Ein Panel ist kein Fenster. Ich denke auch, dass du kein Popup, sondern einen Dialog meinst.
Versuch es mal mit JDialog.

Arbeitest du mit eclipse?

MFG

zEriX


----------



## MiMi (27. September 2007)

Im notfall nimm dir Netbeans, erstelle das damit (mit drag & drop) und schau dir den code an , vllt hier dir das weiter?!


----------



## moe_joe (27. September 2007)

es geht ja darum das beim klick auf den menüpunkt die spielregeln angezeigt werden sollen. ich hätte es aber gerne so, das dies in einem neues fenster passiert, halt als wenn ein popup fenster dafür aufgeht.


----------



## zerix (27. September 2007)

Das ist kein Popupfenster.

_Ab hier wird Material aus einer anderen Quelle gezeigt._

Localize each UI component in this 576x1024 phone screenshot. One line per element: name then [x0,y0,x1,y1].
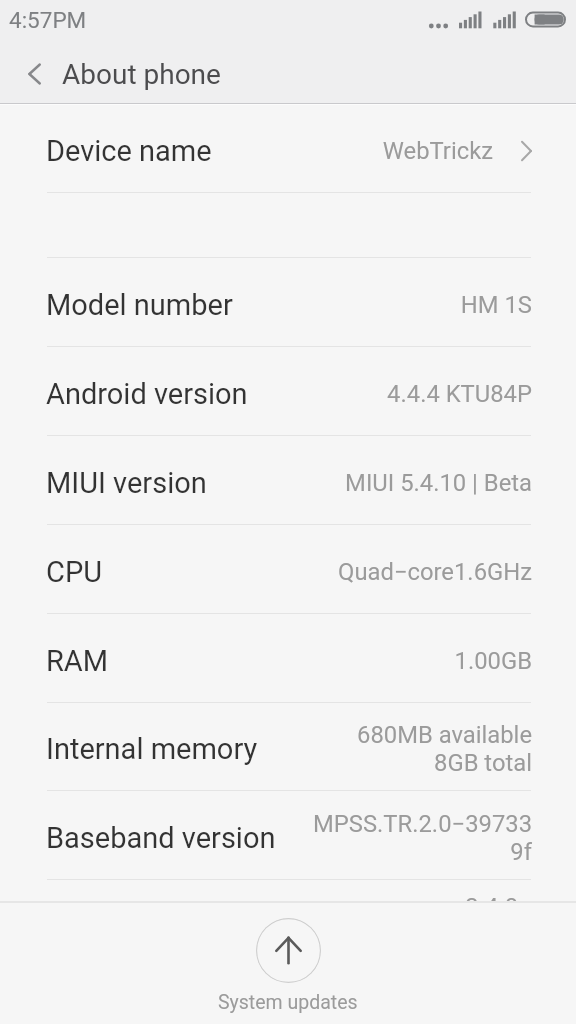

Das ist ein Dialog, bei Swing heißt die Klasse JDialog. Meine Frage ob du mit eclipse arbeitest, war deswegen, weil du dir da die Methoden zu einer Klasse anschauen kannst. Z. B. JTextArea. Dann kommst du auch vielleicht von alleine drauf, wie man das anstellt, dass eine JTextArea nicht mehr bearbeitbar ist.

MFG

zEriX


----------



## moe_joe (27. September 2007)

ja ich arbeite mit eclipse. Also kann ich mit JDialog ein neues fenster öffnen darin den text anzeigen lassen und trotzdem läuft das "Hauptfenster" normal weiter?! dann wäre es genau das was ich ja gesucht habe 

[UPDATE:]
ja, JDialog is genau das was ich gesucht hab, dank! Habe dann jetzt versucht via JTextField den text auszugeben, aber bei einem JTExtField kannd er benutzer ja selber text reinschreiben. das sollte natürlich nciht der fall sein. optimal für mich wäre ein fenster, in dem der benutzer nur text lesen kann(nichts selber eingeben) und welches er von der größe usw nicht verändern kann.


----------



## zerix (27. September 2007)

Ja. Du musst aber trotzdem eine TextArea oder sowas benutzen.


MFG

zEriX


----------



## moe_joe (27. September 2007)

das hab ich ja momentan auch, is aber irgendwie noch nicht das optimale.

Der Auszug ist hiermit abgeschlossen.